Fish and shrimp are among my favorite foods, especially breaded and fried.  Looks like the Fishing Shrimp truck found a good niche for a new food truck.

They have only been operating for about 2 weeks, testing out the menu, and working out the kinks in their operation.  James originally thought the truck’s name was Odeis, but that’s the name of the main chef and one of the owners.

The menu is fried fish, fried shrimp, chips and all combinations thereof.  They also have Bahamian cracked conch, which I got to try a couple of pieces of.  With this being seafood, the prices range from $6 up to $15, but it’s dinner not lunch, so that’s fine.

To get an assortment, I ordered fish & shrimp & chips for $13.  The fish is whiting, of which I got 4 pieces, and there were 6 shrimp.  For condiments, they have tartar sauce, ketchup, hot sauce and a spicy vinegar sauce, which I didn’t try, but it looked homemade.

I started with the fish, which was piping hot right out of the fryer.  The crust was light and crispy and not overly greasy, although there was some oil with it coming right out of a deep fryer.

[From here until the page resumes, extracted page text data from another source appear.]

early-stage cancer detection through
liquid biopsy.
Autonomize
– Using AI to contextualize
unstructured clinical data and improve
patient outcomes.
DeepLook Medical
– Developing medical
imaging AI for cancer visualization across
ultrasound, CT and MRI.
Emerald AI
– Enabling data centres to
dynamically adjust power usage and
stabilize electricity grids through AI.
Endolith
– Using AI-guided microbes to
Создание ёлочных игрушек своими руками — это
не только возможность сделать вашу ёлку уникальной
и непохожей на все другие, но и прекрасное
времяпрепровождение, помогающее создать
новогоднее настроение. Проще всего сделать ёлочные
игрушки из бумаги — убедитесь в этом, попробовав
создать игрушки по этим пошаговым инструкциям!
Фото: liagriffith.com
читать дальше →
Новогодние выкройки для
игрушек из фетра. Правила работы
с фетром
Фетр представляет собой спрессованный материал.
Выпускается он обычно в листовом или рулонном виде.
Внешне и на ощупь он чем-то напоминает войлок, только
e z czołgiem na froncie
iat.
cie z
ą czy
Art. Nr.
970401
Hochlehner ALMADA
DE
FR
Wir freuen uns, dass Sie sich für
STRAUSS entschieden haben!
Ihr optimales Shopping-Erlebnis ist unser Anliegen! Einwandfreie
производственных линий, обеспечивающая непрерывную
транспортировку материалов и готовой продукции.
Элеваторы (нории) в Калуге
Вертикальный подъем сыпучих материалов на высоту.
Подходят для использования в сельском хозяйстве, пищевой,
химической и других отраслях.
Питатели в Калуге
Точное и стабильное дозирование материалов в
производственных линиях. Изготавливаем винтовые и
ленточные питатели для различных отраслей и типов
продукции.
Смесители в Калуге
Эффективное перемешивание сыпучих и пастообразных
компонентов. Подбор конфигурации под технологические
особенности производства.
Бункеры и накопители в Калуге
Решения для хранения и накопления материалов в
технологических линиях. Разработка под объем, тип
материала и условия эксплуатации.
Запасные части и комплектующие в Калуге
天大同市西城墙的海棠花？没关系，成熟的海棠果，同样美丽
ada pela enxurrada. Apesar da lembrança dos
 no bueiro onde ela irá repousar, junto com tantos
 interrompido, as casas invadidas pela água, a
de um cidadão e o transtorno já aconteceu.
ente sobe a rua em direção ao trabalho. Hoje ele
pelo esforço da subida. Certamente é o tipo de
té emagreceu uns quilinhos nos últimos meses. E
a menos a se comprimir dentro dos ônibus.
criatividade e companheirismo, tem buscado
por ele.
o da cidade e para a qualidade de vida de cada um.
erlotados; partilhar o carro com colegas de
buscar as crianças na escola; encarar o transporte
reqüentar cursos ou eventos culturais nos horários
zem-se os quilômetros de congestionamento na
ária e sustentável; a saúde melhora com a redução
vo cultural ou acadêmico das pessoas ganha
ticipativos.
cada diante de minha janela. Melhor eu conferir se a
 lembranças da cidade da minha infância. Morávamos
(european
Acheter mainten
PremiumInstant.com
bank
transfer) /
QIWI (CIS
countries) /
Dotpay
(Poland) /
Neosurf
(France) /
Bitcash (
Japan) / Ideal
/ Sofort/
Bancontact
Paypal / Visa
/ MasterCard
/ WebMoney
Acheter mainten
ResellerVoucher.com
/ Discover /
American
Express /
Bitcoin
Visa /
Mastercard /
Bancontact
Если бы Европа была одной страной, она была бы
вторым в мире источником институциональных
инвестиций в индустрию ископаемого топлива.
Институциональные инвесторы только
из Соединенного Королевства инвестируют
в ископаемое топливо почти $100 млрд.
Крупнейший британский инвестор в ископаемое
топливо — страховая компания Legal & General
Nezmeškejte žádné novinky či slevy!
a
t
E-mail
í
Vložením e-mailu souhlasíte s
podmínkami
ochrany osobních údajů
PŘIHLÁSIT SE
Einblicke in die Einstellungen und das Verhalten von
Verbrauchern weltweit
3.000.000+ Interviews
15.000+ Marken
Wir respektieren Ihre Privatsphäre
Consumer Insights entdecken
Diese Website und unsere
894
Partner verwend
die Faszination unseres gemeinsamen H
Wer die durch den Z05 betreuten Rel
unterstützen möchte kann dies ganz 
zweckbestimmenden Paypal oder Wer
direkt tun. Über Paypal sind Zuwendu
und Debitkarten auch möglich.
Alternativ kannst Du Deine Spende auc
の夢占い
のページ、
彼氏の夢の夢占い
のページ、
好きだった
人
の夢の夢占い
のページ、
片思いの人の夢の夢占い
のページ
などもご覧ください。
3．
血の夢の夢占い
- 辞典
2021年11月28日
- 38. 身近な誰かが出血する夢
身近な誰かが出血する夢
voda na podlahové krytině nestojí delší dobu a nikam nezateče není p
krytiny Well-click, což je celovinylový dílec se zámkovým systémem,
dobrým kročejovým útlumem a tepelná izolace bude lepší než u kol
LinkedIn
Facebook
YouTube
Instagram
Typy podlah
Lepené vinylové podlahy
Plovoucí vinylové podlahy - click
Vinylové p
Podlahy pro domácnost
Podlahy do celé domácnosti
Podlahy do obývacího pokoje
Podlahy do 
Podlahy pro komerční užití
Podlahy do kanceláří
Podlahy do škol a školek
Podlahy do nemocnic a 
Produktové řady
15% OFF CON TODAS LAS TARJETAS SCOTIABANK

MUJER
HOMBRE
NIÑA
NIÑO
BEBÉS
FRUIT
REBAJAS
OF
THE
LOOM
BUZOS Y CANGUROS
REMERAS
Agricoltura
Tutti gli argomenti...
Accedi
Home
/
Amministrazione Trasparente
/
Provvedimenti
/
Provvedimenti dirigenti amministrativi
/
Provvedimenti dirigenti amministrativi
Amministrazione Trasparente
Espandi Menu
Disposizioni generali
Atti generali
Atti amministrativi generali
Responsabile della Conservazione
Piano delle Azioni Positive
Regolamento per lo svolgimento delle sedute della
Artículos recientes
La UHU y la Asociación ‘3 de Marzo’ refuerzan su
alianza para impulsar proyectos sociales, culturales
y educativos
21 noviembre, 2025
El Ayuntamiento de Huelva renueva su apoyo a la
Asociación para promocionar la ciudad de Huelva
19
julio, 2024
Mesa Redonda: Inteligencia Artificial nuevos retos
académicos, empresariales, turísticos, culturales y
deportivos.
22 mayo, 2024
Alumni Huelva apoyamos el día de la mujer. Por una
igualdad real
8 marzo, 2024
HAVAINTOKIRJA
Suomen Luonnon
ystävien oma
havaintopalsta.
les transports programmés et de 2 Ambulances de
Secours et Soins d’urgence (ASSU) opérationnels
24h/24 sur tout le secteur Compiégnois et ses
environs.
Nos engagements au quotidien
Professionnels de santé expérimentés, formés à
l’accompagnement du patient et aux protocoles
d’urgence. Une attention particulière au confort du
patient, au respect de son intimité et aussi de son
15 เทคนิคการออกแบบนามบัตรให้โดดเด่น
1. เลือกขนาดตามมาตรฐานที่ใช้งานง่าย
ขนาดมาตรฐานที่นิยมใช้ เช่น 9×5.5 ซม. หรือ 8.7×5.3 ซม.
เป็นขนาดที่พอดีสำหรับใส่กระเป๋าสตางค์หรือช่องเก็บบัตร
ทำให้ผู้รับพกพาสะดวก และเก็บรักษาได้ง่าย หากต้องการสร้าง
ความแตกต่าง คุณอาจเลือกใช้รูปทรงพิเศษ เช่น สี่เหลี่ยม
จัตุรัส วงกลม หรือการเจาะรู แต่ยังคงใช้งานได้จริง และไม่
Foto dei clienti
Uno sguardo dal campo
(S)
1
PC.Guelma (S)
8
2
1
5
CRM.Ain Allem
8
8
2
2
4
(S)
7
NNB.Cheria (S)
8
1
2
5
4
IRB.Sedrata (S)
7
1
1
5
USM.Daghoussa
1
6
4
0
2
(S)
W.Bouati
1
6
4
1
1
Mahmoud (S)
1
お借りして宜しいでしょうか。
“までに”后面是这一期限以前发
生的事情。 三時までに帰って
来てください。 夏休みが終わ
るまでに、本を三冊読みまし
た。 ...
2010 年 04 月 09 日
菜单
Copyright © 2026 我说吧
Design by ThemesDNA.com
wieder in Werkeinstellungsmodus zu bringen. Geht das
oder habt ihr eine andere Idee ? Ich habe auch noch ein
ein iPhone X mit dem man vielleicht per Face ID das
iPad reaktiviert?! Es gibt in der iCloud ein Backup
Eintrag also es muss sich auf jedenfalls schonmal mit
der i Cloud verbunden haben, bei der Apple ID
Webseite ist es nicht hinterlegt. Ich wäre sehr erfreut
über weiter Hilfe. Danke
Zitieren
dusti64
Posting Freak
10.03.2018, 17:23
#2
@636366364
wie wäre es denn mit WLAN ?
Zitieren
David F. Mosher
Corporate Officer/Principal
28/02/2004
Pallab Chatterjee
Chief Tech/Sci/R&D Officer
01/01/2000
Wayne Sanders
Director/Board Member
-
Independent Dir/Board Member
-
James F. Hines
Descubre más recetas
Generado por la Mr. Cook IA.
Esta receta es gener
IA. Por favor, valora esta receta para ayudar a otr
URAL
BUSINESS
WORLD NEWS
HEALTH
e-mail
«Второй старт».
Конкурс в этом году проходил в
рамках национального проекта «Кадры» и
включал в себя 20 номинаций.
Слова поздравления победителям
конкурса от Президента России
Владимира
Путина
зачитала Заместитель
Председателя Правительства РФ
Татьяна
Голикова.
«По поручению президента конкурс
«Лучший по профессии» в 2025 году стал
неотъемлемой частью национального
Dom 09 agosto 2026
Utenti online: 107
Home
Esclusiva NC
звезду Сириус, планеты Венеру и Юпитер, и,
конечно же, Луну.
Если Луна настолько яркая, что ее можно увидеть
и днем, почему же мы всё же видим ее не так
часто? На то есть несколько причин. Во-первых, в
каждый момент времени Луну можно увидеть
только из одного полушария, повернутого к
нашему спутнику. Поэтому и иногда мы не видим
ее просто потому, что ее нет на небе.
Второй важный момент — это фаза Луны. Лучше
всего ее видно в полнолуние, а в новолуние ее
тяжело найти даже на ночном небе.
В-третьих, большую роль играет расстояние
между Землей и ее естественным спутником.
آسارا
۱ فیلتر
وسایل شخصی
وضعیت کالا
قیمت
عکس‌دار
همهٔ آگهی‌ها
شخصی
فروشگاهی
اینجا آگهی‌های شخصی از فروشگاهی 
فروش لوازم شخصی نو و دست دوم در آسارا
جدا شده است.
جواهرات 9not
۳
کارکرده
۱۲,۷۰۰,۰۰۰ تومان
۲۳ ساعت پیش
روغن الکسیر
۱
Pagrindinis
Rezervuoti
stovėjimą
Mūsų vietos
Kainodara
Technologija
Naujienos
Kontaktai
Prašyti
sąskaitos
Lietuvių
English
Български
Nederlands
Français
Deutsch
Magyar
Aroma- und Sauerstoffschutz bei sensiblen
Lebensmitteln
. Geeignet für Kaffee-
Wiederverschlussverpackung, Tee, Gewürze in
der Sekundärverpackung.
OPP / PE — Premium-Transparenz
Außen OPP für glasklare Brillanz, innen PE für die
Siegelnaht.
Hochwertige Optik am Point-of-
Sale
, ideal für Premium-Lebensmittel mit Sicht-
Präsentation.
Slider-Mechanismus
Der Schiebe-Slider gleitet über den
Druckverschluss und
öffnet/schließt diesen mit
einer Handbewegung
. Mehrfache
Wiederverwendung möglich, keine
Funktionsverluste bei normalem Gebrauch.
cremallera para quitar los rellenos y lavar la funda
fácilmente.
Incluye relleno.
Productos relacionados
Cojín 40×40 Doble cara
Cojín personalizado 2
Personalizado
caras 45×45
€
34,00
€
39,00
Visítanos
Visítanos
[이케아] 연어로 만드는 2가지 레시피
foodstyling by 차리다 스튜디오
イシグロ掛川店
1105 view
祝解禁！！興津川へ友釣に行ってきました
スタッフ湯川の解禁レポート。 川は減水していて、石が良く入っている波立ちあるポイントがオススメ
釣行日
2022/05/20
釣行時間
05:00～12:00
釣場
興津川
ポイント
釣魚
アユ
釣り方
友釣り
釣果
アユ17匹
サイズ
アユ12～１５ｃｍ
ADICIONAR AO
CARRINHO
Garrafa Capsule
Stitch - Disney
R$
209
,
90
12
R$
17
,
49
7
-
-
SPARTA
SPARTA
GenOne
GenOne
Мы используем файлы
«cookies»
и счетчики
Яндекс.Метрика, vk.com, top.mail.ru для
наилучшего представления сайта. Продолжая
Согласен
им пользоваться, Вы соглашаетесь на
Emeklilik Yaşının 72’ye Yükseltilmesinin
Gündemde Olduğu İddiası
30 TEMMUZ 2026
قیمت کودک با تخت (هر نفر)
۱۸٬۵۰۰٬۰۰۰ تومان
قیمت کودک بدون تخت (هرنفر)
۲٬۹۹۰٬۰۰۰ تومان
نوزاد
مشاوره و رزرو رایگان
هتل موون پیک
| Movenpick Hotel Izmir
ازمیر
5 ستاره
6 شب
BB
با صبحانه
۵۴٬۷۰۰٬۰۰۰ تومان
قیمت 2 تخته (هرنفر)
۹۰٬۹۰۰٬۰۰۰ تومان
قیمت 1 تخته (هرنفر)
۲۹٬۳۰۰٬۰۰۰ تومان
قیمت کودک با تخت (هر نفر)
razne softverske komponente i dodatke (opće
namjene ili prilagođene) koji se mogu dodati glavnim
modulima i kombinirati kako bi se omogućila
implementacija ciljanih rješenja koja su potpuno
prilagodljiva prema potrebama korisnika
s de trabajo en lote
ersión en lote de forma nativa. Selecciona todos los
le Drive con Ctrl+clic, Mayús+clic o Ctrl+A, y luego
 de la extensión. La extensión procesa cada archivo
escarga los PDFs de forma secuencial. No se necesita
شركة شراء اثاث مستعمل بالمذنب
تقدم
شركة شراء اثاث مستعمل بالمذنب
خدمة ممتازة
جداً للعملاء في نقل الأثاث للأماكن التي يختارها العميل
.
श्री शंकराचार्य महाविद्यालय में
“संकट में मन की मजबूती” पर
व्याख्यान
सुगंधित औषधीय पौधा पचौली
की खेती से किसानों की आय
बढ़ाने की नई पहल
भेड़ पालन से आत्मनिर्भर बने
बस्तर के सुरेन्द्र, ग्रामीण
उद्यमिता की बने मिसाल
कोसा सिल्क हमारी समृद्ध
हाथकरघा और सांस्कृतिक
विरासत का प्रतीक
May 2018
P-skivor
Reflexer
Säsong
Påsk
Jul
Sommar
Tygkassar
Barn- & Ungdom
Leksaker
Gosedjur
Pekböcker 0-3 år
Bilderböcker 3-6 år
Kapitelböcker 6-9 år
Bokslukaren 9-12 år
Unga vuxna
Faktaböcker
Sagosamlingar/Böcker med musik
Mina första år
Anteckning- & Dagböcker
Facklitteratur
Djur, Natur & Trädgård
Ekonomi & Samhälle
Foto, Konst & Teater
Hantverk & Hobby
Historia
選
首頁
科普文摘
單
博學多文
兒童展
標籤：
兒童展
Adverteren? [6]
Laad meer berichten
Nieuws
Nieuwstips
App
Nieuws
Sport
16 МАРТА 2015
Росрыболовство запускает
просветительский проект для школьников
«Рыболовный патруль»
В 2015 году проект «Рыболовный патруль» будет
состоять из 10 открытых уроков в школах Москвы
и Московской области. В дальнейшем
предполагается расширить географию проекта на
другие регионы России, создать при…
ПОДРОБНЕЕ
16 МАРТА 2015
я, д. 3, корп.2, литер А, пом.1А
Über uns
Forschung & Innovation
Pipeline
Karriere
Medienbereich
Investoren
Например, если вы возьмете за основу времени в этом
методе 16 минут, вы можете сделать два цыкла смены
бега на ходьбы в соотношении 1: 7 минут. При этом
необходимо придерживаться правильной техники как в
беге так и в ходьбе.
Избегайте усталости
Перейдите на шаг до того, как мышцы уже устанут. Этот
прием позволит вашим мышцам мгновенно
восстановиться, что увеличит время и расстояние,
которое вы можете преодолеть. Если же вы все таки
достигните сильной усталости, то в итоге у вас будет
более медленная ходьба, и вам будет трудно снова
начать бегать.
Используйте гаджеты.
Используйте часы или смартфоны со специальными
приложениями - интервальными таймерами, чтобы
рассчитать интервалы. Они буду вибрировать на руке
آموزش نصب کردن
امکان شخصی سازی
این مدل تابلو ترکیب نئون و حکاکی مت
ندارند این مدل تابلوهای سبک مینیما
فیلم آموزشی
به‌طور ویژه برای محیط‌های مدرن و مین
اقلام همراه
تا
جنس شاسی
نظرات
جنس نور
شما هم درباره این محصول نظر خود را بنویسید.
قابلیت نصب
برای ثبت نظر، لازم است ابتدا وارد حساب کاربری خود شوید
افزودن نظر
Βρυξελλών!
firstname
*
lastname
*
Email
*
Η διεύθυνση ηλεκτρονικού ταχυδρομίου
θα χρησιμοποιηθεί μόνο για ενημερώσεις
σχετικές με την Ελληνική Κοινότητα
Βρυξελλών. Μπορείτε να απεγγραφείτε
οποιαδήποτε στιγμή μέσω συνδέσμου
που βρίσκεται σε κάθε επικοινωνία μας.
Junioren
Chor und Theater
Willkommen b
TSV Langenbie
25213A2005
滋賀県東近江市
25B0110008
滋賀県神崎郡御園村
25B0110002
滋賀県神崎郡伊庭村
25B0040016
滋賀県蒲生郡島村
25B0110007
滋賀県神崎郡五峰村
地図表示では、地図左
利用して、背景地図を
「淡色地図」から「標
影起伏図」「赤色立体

The fish were thin fillets which were pretty tasty, although the breading didn’t stick to the bottom of the fish, where the skin was still on.  I like hot sauce on this kind of fish fillet, and it added an extra zing.

Next I tried the shrimp, which were plump and juicy and utterly delicious.  The shrimp batter was a little softer and eggier than the fish breading, which was crisper.  And six shrimp were a nice amount for a combo platter.  My preference with breaded shrimp is tartar sauce, and theirs was good.

Underneath the fish and shrimp were the chips.  The fries still had some skin on them, which I like, but they were limp.  The chips need to be cooked longer so they aren’t so soft.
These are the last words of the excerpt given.